Stored data
• • •
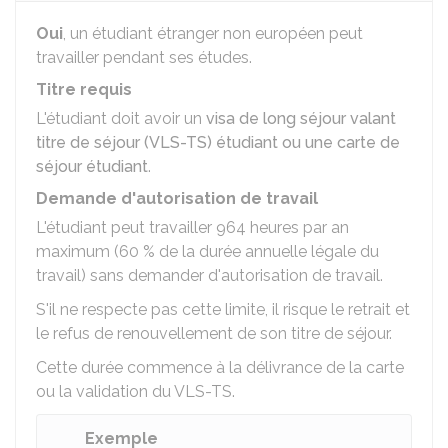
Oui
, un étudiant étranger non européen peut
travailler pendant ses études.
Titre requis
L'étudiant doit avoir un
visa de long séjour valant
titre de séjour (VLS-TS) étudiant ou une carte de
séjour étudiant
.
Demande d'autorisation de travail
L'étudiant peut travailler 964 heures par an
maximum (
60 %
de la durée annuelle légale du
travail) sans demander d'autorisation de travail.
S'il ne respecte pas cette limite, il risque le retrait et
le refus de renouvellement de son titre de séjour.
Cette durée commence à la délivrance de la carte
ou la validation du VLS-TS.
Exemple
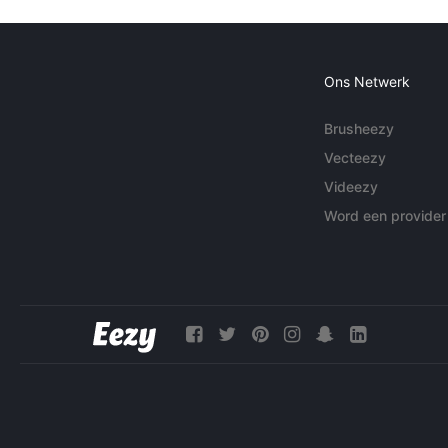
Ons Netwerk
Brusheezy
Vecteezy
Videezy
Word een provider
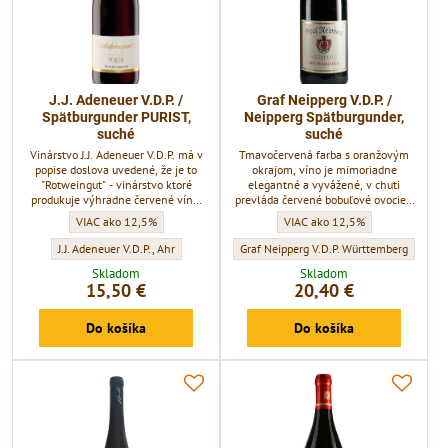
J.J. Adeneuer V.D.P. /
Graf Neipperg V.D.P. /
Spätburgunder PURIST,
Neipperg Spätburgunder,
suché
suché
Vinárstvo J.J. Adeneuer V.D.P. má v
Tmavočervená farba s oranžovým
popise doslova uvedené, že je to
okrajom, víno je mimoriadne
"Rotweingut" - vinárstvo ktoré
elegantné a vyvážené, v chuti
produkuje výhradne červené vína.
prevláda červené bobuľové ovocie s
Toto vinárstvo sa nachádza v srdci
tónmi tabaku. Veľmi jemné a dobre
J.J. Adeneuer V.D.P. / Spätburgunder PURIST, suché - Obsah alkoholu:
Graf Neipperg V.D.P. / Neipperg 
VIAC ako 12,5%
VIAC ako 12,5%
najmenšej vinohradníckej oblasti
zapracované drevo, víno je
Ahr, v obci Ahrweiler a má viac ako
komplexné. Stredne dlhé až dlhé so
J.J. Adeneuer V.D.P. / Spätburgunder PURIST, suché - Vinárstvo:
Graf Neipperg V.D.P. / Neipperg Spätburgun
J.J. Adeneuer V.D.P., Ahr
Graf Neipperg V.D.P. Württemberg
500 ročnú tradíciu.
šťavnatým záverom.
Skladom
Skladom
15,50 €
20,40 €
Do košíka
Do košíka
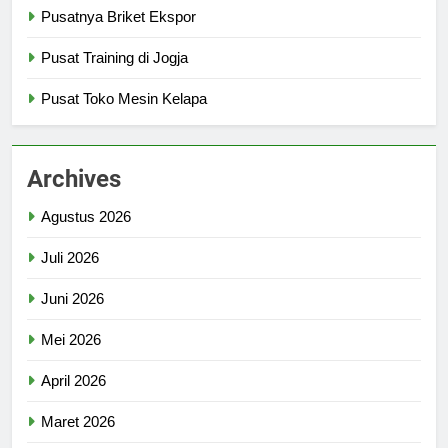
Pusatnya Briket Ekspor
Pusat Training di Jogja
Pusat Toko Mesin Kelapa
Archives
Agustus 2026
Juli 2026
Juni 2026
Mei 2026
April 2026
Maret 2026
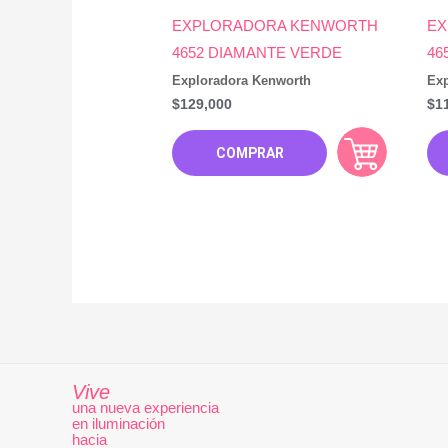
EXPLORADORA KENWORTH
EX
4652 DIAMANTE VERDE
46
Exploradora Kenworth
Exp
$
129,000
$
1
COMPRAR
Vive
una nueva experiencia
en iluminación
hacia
• • •
▶ **What you should do**:
Among the records above, find the lines that contain "travailler" and copy every one.

▶ **Your response**:
travailler pendant ses études.
L'étudiant peut travailler 964 heures par an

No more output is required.